JP2008151235A - Rolling device - Google Patents

Abstract

<P>PROBLEM TO BE SOLVED: To provide a rolling device which hardly causes damage to a raceway surface and enables a long service life. <P>SOLUTION: Raceway surfaces 1a, 2a of a ball bearing are subjected to superfinishing and two types of shot peening. The shot peening in which substantially spherical ceramic particles having an average particle diameter of 200 μm or smaller are projected is applied to the raceway surfaces 1a, 2a subjected to superfinishing. Subsequently, the shot peening in which substantially spherical rubber particles having an average particle diameter of 1.5 mm or smaller are projected is applied to the raceway surfaces 1a, 2a. The rubber particle is formed of rubber on which an abrasive having an average particle diameter of 3 μm or smaller is dispersed. The surface roughnesses Ra of the raceway surfaces 1a, 2a subjected to these treatment are between 0.01 μm and 0.07 μm. The surface residual stress of the raceway surfaces 1a, 2a is between -1,400 MPa or larger and -900 MPa or smaller. <P>COPYRIGHT: (C)2008,JPO&INPIT

Description

  The present invention relates to a rolling device such as a rolling bearing, a linear guide device, a ball screw, a linear motion bearing and the like.
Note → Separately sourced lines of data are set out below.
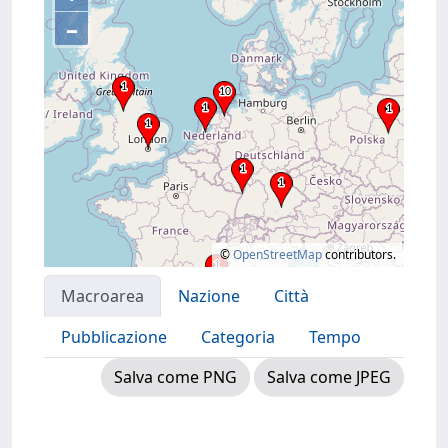
–
©
OpenStreetMap
contributors.
Macroarea
Nazione
Città
Pubblicazione
Categoria
Tempo
Salva come PNG
Salva come JPEG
Generally, in a rolling device such as a rolling bearing, a rolling motion is performed between an inner member, an outer member, and a rolling element constituting the rolling device, and the inner member, the raceway surface of the outer member, and the rolling member. The rolling surface of the moving body is repeatedly subjected to shear stress under high surface pressure. Therefore, the materials constituting the inner member, the outer member, and the rolling element are required to have properties such as being hard and having a long rolling fatigue life.
Therefore, high carbon chrome bearing steel such as SUJ2 and case-hardened steel such as SCr420, SCM420, and SAE4320H are often used as materials constituting these members. In order to obtain the required properties such as rolling fatigue life, these materials are hardened and tempered if they are bearing steel, and the hardness is set to HRC 58 or more and 64 or less. In case of case-hardened steel, quenching and tempering are performed after carburizing or carbonitriding, and the surface hardness is HRC 58 or more and 64 or less, and the core hardness is HRC 30 or more and 48 or less.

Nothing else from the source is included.